• 11 September 2013

Anglican agency launches Syria, Egypt appeals

The Christian charity Us (formerly USPG) has launched two appeals to encourage Anglicans and other church–goers in Britain and Ireland to reach out to Syrian refugees and families in crisis in Egypt.

The Us Egypt Appeal is raising money to support the work of the Anglican Church in Egypt, which is feeding and supporting vulnerable families caught in the middle of political unrest.

The Us Syria Appeal is being run in collaboration with Embrace the Middle East and will support an ecumenical network of churches reaching out Syria’s two million refugees with food and other essential items.

The Revd Canon Edgar Ruddock, Us Director of Global Networking, said: ‘While we have a responsibility to wrestle with the very deep issues of history, culture, religion and politics that are the reality of the Middle East today, we have an even stronger moral commitment to stand alongside all who are displaced, and all who are powerless in the face of terrible suffering and hurt.

‘To work meaningfully with refugee communities is one small but vital step in working for a wider peace with justice for all.’

Fighting in Syria has prompted two million people to seek refuge in neighbouring Lebanon, Jordan, Turkey, Iraq and Egypt. The UN has called it the worst refugee crisis since the 1994 genocide in Rwanda.

In Lebanon, over 700,000 refugees have joined a population of 4.3 million. Church workers found families crowded together into apartments and tents, and even living in a converted furniture store.

They met a 12–year–old girl whose parents kept her out of school because children were at risk of being hit by sniper fire. When the school was bombed the family fled the country. The girl’s younger brother still has panic attacks when he hears a plane flying overhead.

Another family of 11 made a home in a concrete garbage container that they cleaned out.
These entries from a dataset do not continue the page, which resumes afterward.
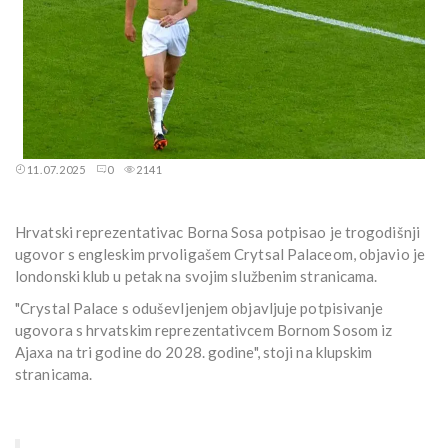
11.07.2025
0
2141
Hrvatski reprezentativac Borna Sosa potpisao je trogodišnji
ugovor s engleskim prvoligašem Crytsal Palaceom, objavio je
londonski klub u petak na svojim službenim stranicama.
"Crystal Palace s oduševljenjem objavljuje potpisivanje
ugovora s hrvatskim reprezentativcem Bornom Sosom iz
Ajaxa na tri godine do 2028. godine", stoji na klupskim
stranicama.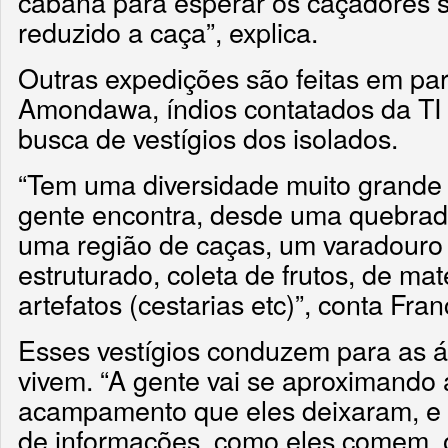
cabana para esperar os caçadores s
reduzido a caça”, explica.
Outras expedições são feitas em pa
Amondawa, índios contatados da T
busca de vestígios dos isolados.
“Tem uma diversidade muito grande 
gente encontra, desde uma quebra
uma região de caças, um varadouro (
estruturado, coleta de frutos, de ma
artefatos (cestarias etc)”, conta Fran
Esses vestígios conduzem para as á
vivem. “A gente vai se aproximando
acampamento que eles deixaram, e 
de informações, como eles comem, 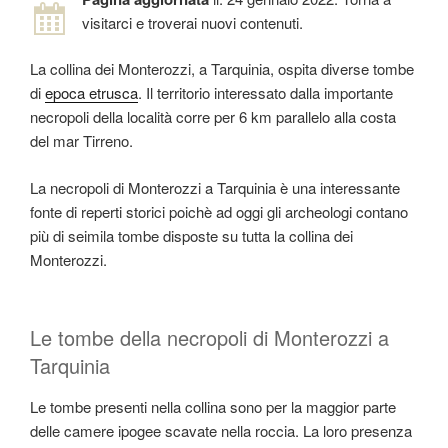
visitarci e troverai nuovi contenuti.
La collina dei Monterozzi, a Tarquinia, ospita diverse tombe
di
epoca etrusca
. Il territorio interessato dalla importante
necropoli della località corre per 6 km parallelo alla costa
del mar Tirreno.
La necropoli di Monterozzi a Tarquinia è una interessante
fonte di reperti storici poichè ad oggi gli archeologi contano
più di seimila tombe disposte su tutta la collina dei
Monterozzi.
Le tombe della necropoli di Monterozzi a
Tarquinia
Le tombe presenti nella collina sono per la maggior parte
delle camere ipogee scavate nella roccia. La loro presenza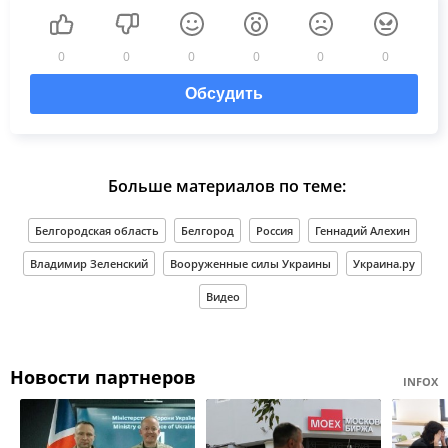
0
0
0
0
0
0
Обсудить
Больше материалов по теме:
Белгородская область
Белгород
Россия
Геннадий Алехин
Владимир Зеленский
Вооруженные силы Украины
Украина.ру
Видео
Новости партнеров
INFOX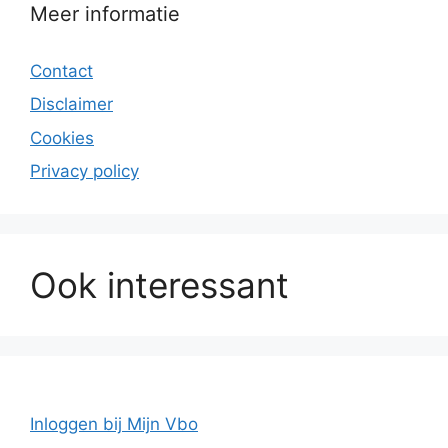
Meer informatie
Contact
Disclaimer
Cookies
Privacy policy
Ook interessant
Inloggen bij Mijn Vbo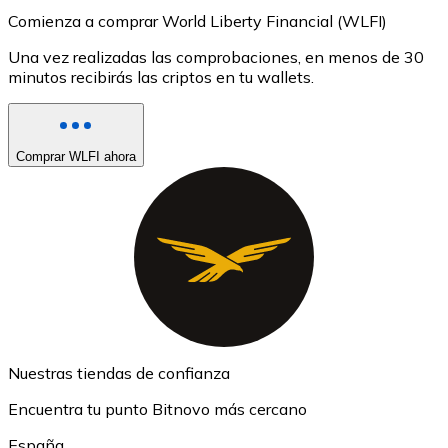
Comienza a comprar World Liberty Financial (WLFI)
Una vez realizadas las comprobaciones, en menos de 30
minutos recibirás las criptos en tu wallets.
Comprar WLFI ahora
Nuestras tiendas de confianza
Encuentra tu punto Bitnovo más cercano
España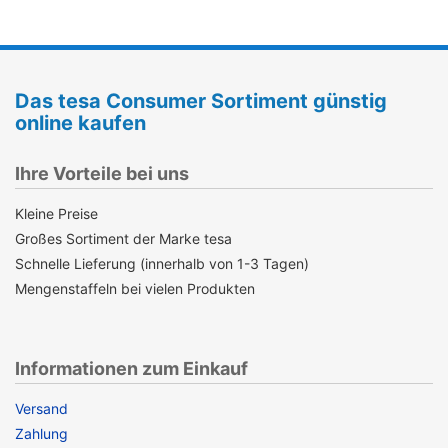
Das tesa Consumer Sortiment günstig
online kaufen
Ihre Vorteile bei uns
Kleine Preise
Großes Sortiment der Marke tesa
Schnelle Lieferung (innerhalb von 1-3 Tagen)
Mengenstaffeln bei vielen Produkten
Informationen zum Einkauf
Versand
Zahlung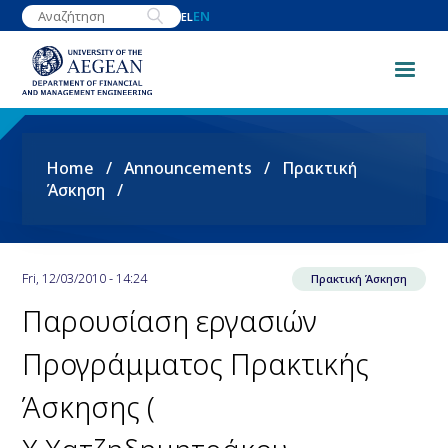
Skip
EN
EL
to
main
content
Breadcrumb
Home
Announcements
Πρακτική
Άσκηση
Fri, 12/03/2010 - 14:24
Πρακτική Άσκηση
Παρουσίαση εργασιών
Προγράμματος Πρακτικής
Άσκησης (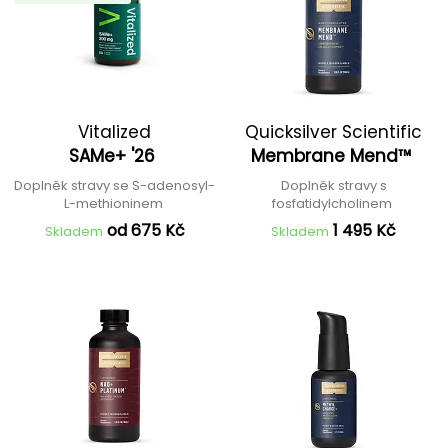
Vitalized
Quicksilver Scientific
SAMe+ '26
Membrane Mend™
Doplněk stravy se S-adenosyl-
Doplněk stravy s
L-methioninem
fosfatidylcholinem
od 675 Kč
1 495 Kč
Skladem
Skladem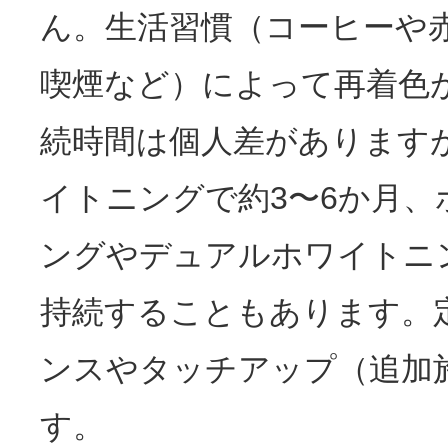
ん。生活習慣（コーヒーや
喫煙など）によって再着色
続時間は個人差があります
イトニングで約3〜6か月、
ングやデュアルホワイトニ
持続することもあります。
ンスやタッチアップ（追加
す。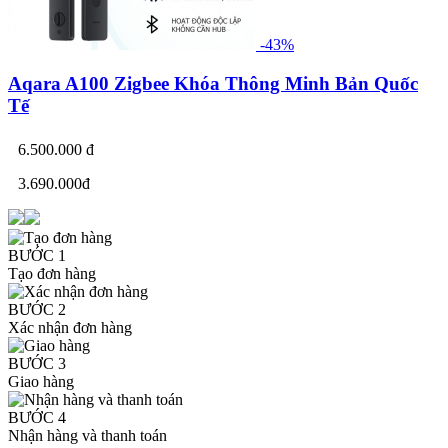
-43%
Aqara A100 Zigbee Khóa Thông Minh Bản Quốc
Tế
6.500.000 đ
3.690.000đ
BƯỚC 1
Tạo đơn hàng
BƯỚC 2
Xác nhận đơn hàng
BƯỚC 3
Giao hàng
BƯỚC 4
Nhận hàng và thanh toán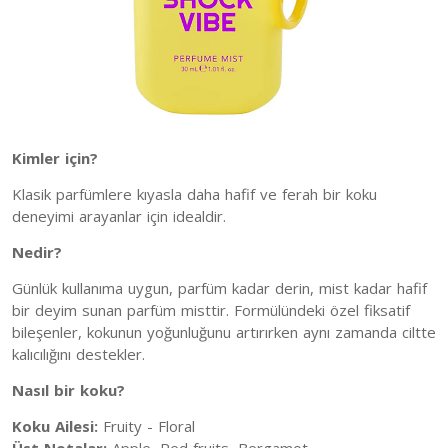
Kimler için?
Klasik parfümlere kıyasla daha hafif ve ferah bir koku
deneyimi arayanlar için idealdir.
Nedir?
Günlük kullanıma uygun, parfüm kadar derin, mist kadar hafif
bir deyim sunan parfüm misttir. Formülündeki özel fiksatif
bileşenler, kokunun yoğunluğunu artırırken aynı zamanda ciltte
kalıcılığını destekler.
Nasıl bir koku?
Koku Ailesi:
Fruity - Floral
Üst Notalar:
Apple, Red fruits, Bergamot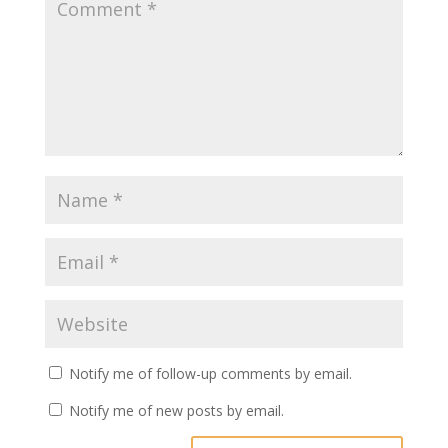
Notify me of follow-up comments by email.
Notify me of new posts by email.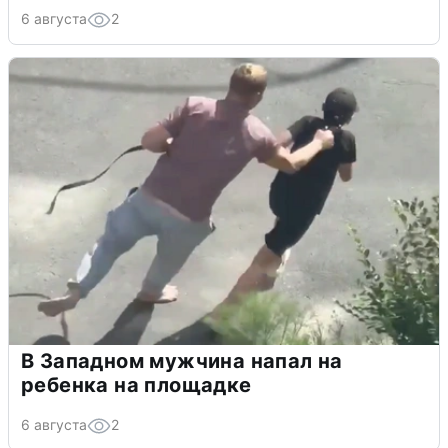
6 августа
2
В Западном мужчина напал на
ребенка на площадке
6 августа
2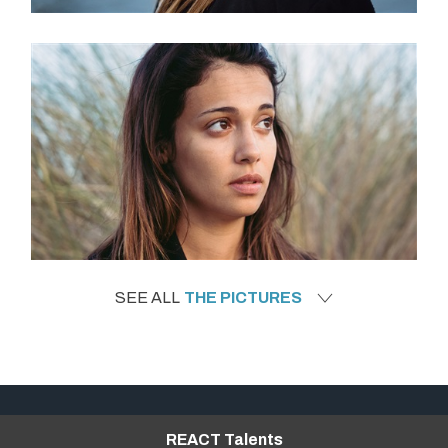
SEE ALL
THE PICTURES
REACT Talents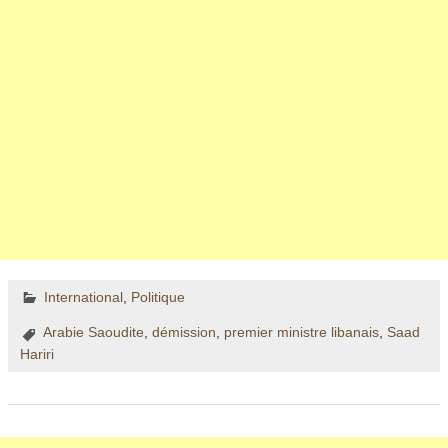
International
,
Politique
Arabie Saoudite
,
démission
,
premier ministre libanais
,
Saad
Hariri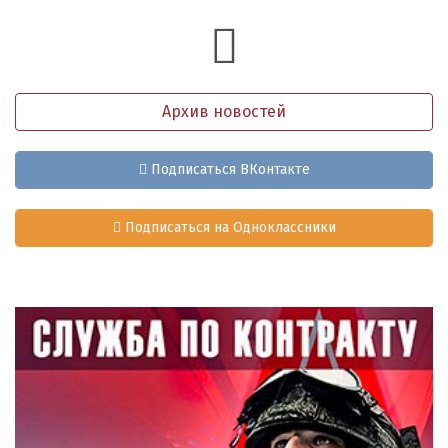
Архив новостей
Подписаться ВКонтакте
Подписаться на Одноклассники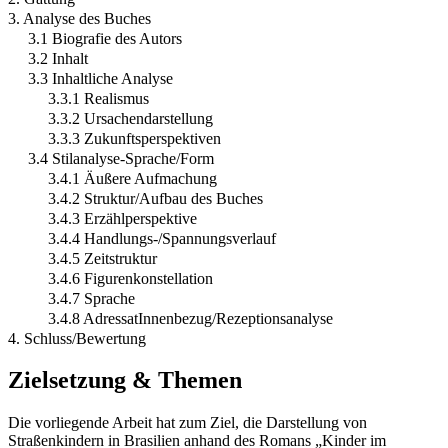
3. Analyse des Buches
3.1 Biografie des Autors
3.2 Inhalt
3.3 Inhaltliche Analyse
3.3.1 Realismus
3.3.2 Ursachendarstellung
3.3.3 Zukunftsperspektiven
3.4 Stilanalyse-Sprache/Form
3.4.1 Äußere Aufmachung
3.4.2 Struktur/Aufbau des Buches
3.4.3 Erzählperspektive
3.4.4 Handlungs-/Spannungsverlauf
3.4.5 Zeitstruktur
3.4.6 Figurenkonstellation
3.4.7 Sprache
3.4.8 AdressatInnenbezug/Rezeptionsanalyse
4. Schluss/Bewertung
Zielsetzung & Themen
Die vorliegende Arbeit hat zum Ziel, die Darstellung von
Straßenkindern in Brasilien anhand des Romans „Kinder im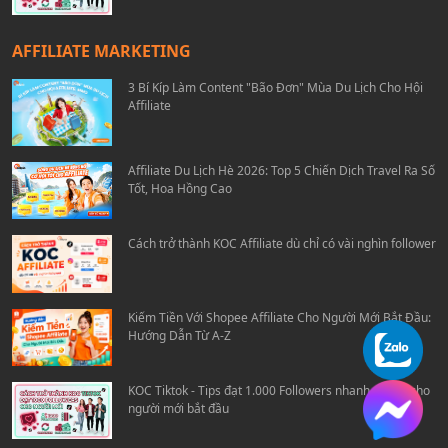
AFFILIATE MARKETING
3 Bí Kíp Làm Content "Bão Đơn" Mùa Du Lịch Cho Hội
Affiliate
Affiliate Du Lịch Hè 2026: Top 5 Chiến Dịch Travel Ra Số
Tốt, Hoa Hồng Cao
Cách trở thành KOC Affiliate dù chỉ có vài nghìn follower
Kiếm Tiền Với Shopee Affiliate Cho Người Mới Bắt Đầu:
Hướng Dẫn Từ A-Z
KOC Tiktok - Tips đạt 1.000 Followers nhanh chóng cho
người mới bắt đầu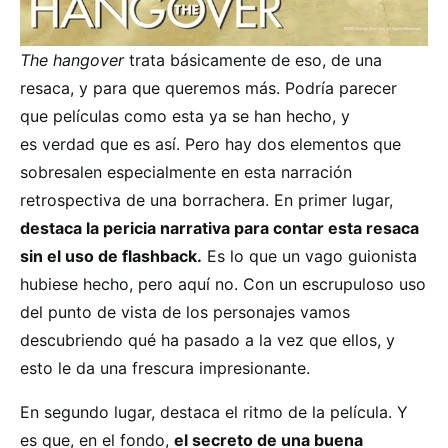
The hangover
trata básicamente de eso, de una
resaca, y para que queremos más. Podría parecer
que películas como esta ya se han hecho, y
es verdad que es así. Pero hay dos elementos que
sobresalen especialmente en esta narración
retrospectiva de una borrachera. En primer lugar,
destaca la pericia narrativa para contar esta resaca
sin el uso de flashback.
Es lo que un vago guionista
hubiese hecho, pero aquí no. Con un escrupuloso uso
del punto de vista de los personajes vamos
descubriendo qué ha pasado a la vez que ellos, y
esto le da una frescura impresionante.
En segundo lugar, destaca el ritmo de la película. Y
es que, en el fondo,
el secreto de una buena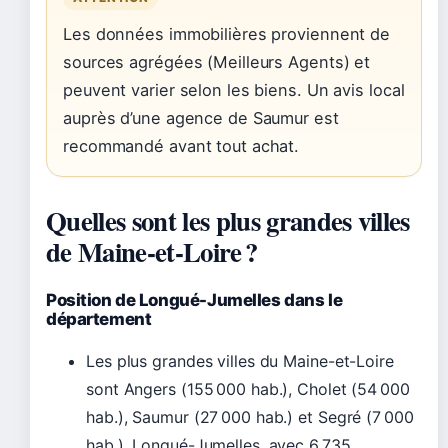
Les données immobilières proviennent de
sources agrégées (Meilleurs Agents) et
peuvent varier selon les biens. Un avis local
auprès d’une agence de Saumur est
recommandé avant tout achat.
Quelles sont les plus grandes villes
de Maine-et-Loire ?
Position de Longué-Jumelles dans le
département
Les plus grandes villes du Maine-et-Loire
sont Angers (155 000 hab.), Cholet (54 000
hab.), Saumur (27 000 hab.) et Segré (7 000
hab.). Longué-Jumelles, avec 6 735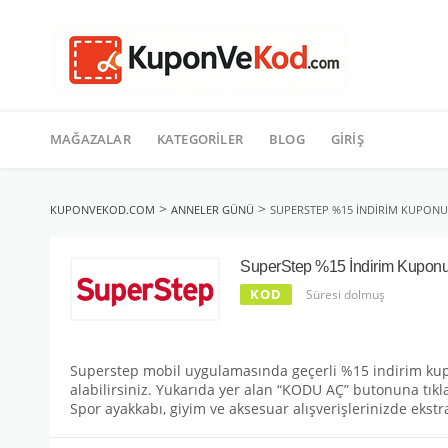
TATIL
İçeriğe
geç
MAĞAZALAR
KATEGORILER
BLOG
GIRIŞ
>
>
KUPONVEKOD.COM
ANNELER GÜNÜ
SUPERSTEP %15 İNDIRIM KUPONU
SuperStep %15 İndirim Kupon
KOD
Süresi dolmuş
Superstep mobil uygulamasında geçerli %15 indirim kuponu
alabilirsiniz. Yukarıda yer alan “KODU AÇ” butonuna tı
Spor ayakkabı, giyim ve aksesuar alışverişlerinizde ekstra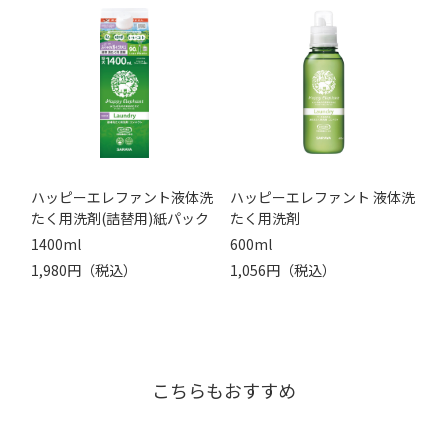
ハッピーエレファント液体洗
ハッピーエレファント 液体洗
たく用洗剤(詰替用)紙パック
たく用洗剤
1400ml
600ml
1,980円（税込）
1,056円（税込）
こちらもおすすめ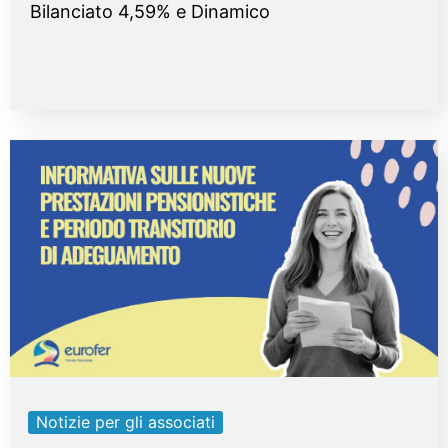
Bilanciato 4,59% e Dinamico
Notizie per gli associati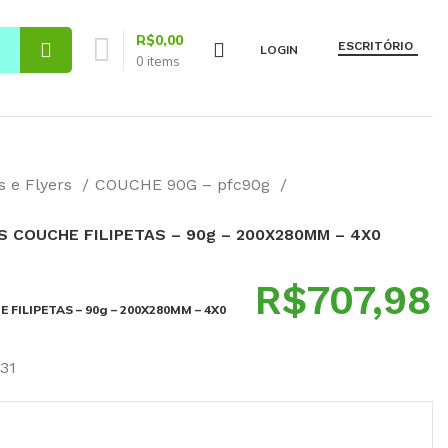
R$
0,00
ESCRITÓRIO
LOGIN
0
items
s e Flyers
COUCHE 90G – pfc90g
S COUCHE FILIPETAS – 90g – 200X280MM – 4X0
R$
 FILIPETAS – 90g – 200X280MM – 4X0
31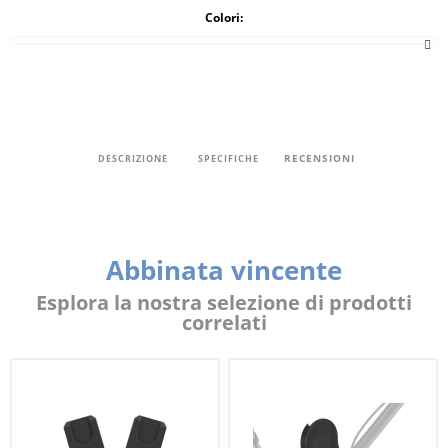
Colori:
RECENSIONI
DESCRIZIONE
SPECIFICHE
Abbinata vincente
Esplora la nostra selezione di prodotti
correlati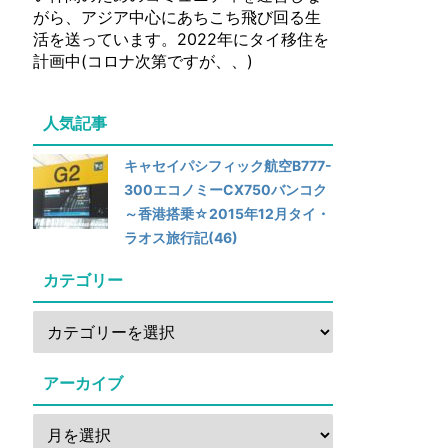
がら、アジア中心にあちこち飛び回る生
活を送っています。2022年にタイ移住を
計画中(コロナ次第ですが、、)
人気記事
キャセイパシフィック航空B777-
300エコノミーCX750バンコク
～香港搭乗☆2015年12月タイ・
ラオス旅行記(46)
カテゴリー
アーカイブ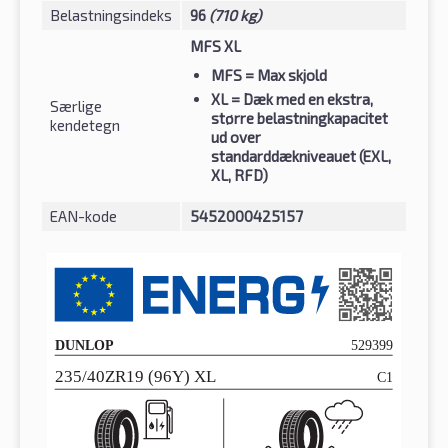
Belastningsindeks
96
(710 kg)
MFS XL
MFS
= Max skjold
XL
= Dæk med en ekstra,
Særlige
større belastningkapacitet
kendetegn
ud over
standarddækniveauet (EXL,
XL, RFD)
EAN-kode
5452000425157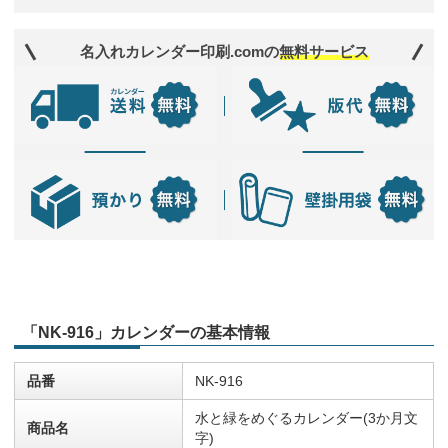
名入れカレンダー印刷.comの
無料サービス
「NK-916」カレンダーの基本情報
品番
NK-916
水と緑をめぐるカレンダー(3か月文
商品名
字)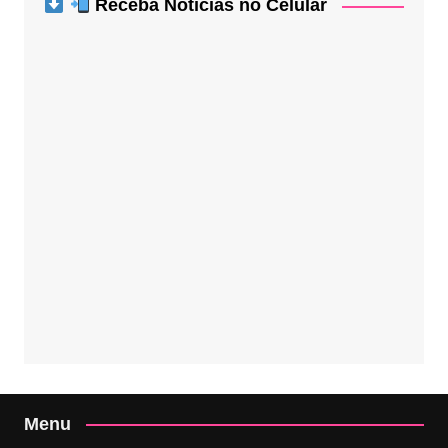
Receba Notícias no Celular
Menu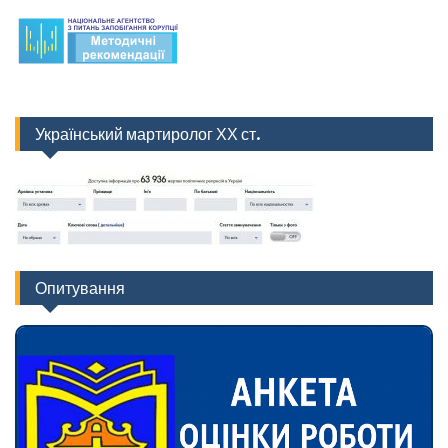
Український мартиролог ХХ ст.
Опитування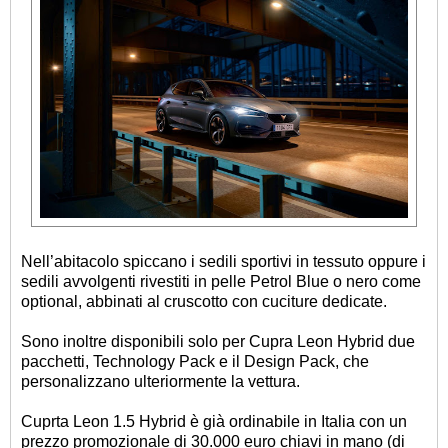
Nell’abitacolo spiccano i sedili sportivi in tessuto oppure i
sedili avvolgenti rivestiti in pelle Petrol Blue o nero come
optional, abbinati al cruscotto con cuciture dedicate.
Sono inoltre disponibili solo per Cupra Leon Hybrid due
pacchetti, Technology Pack e il Design Pack, che
personalizzano ulteriormente la vettura.
Cuprta Leon 1.5 Hybrid è già ordinabile in Italia con un
prezzo promozionale di 30.000 euro chiavi in mano (di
They eat bread, made with flour they brought from Syria, and the children scour local fields looking for potatoes that the farmers left behind.

The Us Syria Appeal Funds will supply food boxes, and essential items likes bedding and blankets, to refugees of all faiths.

Support for Egyptian families

In Egypt, where people have died on the streets amid a political crisis, the Anglican Church is feeding the poor and vulnerable, providing emergency treatment in hospital, and offering hope through pastoral care.

The church also has a long–term aim to help rebuild communities and livelihoods by putting children in school and giving job skills to young adults.

The Most Revd Dr Mouneer Anis, Bishop of Egypt, said: ‘The Anglican Church in Egypt serves all Egyptians, Muslims and Christians, especially the disadvantaged and marginalised, through our educational, medical and community development ministries.

‘We seek to be a light in our society, and we continue to serve our neighbours in the difficult situation which surrounds us.’